OCR and PDF

Parkoos · April 21, 2014, 2:15pm

I have a requirement to create a searchable PDF from a TIF image.

Is it possible to create a text file with the OCR engine and then add it as a layer to the pdf of the image? Pdf created with aspose.pdf of course.

Thanks in advance for you help.

Parkoos

babar.raza · April 22, 2014, 2:51am

Hi Parkoos,

Thank you for using Aspose products.

Yes, you can use Aspose.OCR for .NET API to extract text from Tiff image, and insert the extracted text into a PDF file while using the Aspose.Pdf for .NET API. Although, we are not certain about your requirement of “Adding a text layer on the PDF of image”. Please elaborate this part further so we could better assist you with it.

Regarding Aspose.OCR for .NET, please note, the API currently supports Verdana, Times New Roman, Courier New, Tahoma, Calibri & Arial fonts in Normal, Italic & bold styles, whereas supported languages are English, French, Spanish & Cyrillic. We would request you to download the latest version of Aspose.OCR for .NET 1.9.0 and it’s corresponding resource file to give the API a try on your end.

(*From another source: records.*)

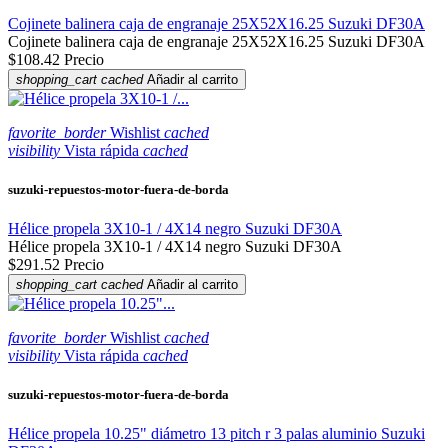
Cojinete balinera caja de engranaje 25X52X16.25 Suzuki DF30A
Cojinete balinera caja de engranaje 25X52X16.25 Suzuki DF30A
$108.42
Precio
shopping_cart
cached
Añadir al carrito
favorite_border
Wishlist
cached
visibility
Vista rápida
cached
suzuki-repuestos-motor-fuera-de-borda
Hélice propela 3X10-1 / 4X14 negro Suzuki DF30A
Hélice propela 3X10-1 / 4X14 negro Suzuki DF30A
$291.52
Precio
shopping_cart
cached
Añadir al carrito
favorite_border
Wishlist
cached
visibility
Vista rápida
cached
suzuki-repuestos-motor-fuera-de-borda
Hélice propela 10.25" diámetro 13 pitch r 3 palas aluminio Suzuki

Parkoos · April 22, 2014, 12:11pm

Hi Babar,

What I need to accomplish is create a searchable PDF of a TIFF image.

From what I read about PDF, this is accomplished by adding a text layer (composed of OCR of the Image) over the Image layer in the PDF.

Hope that helps.

Thanks

Prakash

codewarior · April 22, 2014, 11:43pm

Hi Prakash,

Thanks for sharing the details.

I would like to share some details from Aspose.Pdf for .NET perspective. Please note that when creating searchable PDF file, you do not need to place text layer on top of image/TIFF placed inside the PDF. However as per your requirement, you may first place the TIFF image inside the PDF file and then perform OCR to create a searchable PDF document.

Please visit the following link for required information on How to Convert an Image to PDF and in order to convert image PDF to searchable PDF file, please note that following logic recognizes text from pdf images. For recognition, you may use outer OCR supports HOCR standard(hOCR - Wikipedia).

I have used free Google tesseract OCR(http://en.wikipedia.org/wiki/Tesseract_(software)). Please install it on your computer from tesseract-ocr · GitHub and after that you will have tesseract.exe console application.

Below you can see usage example:

private string CallBackGetHocr(System.Drawing.Image img)
{
string dir = @“c:\PdfTest”;
img.Save(dir + “test.jpg”);
ProcessStartInfo info = new ProcessStartInfo(@“tesseract”);
info.WindowStyle= ProcessWindowStyle.Hidden;
info.Arguments = @“c:\pdftest\test.jpg c:\pdftest\out hocr”;
Process p = new Process();
p.StartInfo = info;
p.Start();
p.WaitForExit();
StreamReader streamReader = new StreamReader(@“c:\pdftest\out.html”);
string text = streamReader.ReadToEnd();
streamReader.Close();
return text;
}

public void Main{
Document doc = new Document(“Input.pdf”);
doc.Convert(CallBackGetHocr);
doc.Save(“output.pdf”);
}

kamineni_srinivasara · October 27, 2015, 7:53am

Hi Experts,

I have similar kind of problem where I need to OCR all my pdf document and extract an image from the pdf file.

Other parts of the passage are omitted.